### Task directions
Could you please write out each line of the records exactly, minus the pictures?

### Data shown
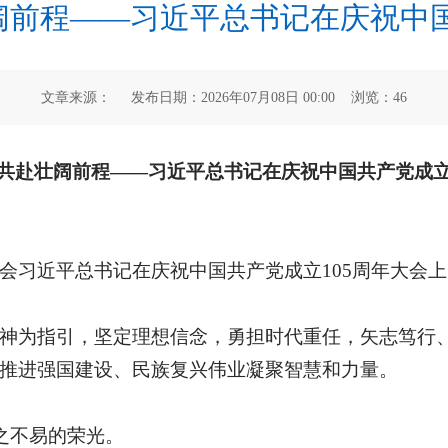
前程——习近平总书记在庆祝中国共产
文章来源： 发布日期：2026年07月08日 00:00 浏览：
46
 共赴壮阔前程——习近平总书记在庆祝中国共产党成立
会习近平总书记在庆祝中国共产党成立105周年大会
神为指引，坚定理想信念，勇担时代重任，矢志笃行
推进强国建设、民族复兴伟业凝聚智慧和力量。
之不易的荣光。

### Written reply
前程——习近平总书记在庆祝中国共产
文章来源： 发布日期：2026年07月08日 00:00 浏览：
46
 共赴壮阔前程——习近平总书记在庆祝中国共产党成立
会习近平总书记在庆祝中国共产党成立105周年大会
神为指引，坚定理想信念，勇担时代重任，矢志笃行
推进强国建设、民族复兴伟业凝聚智慧和力量。
之不易的荣光。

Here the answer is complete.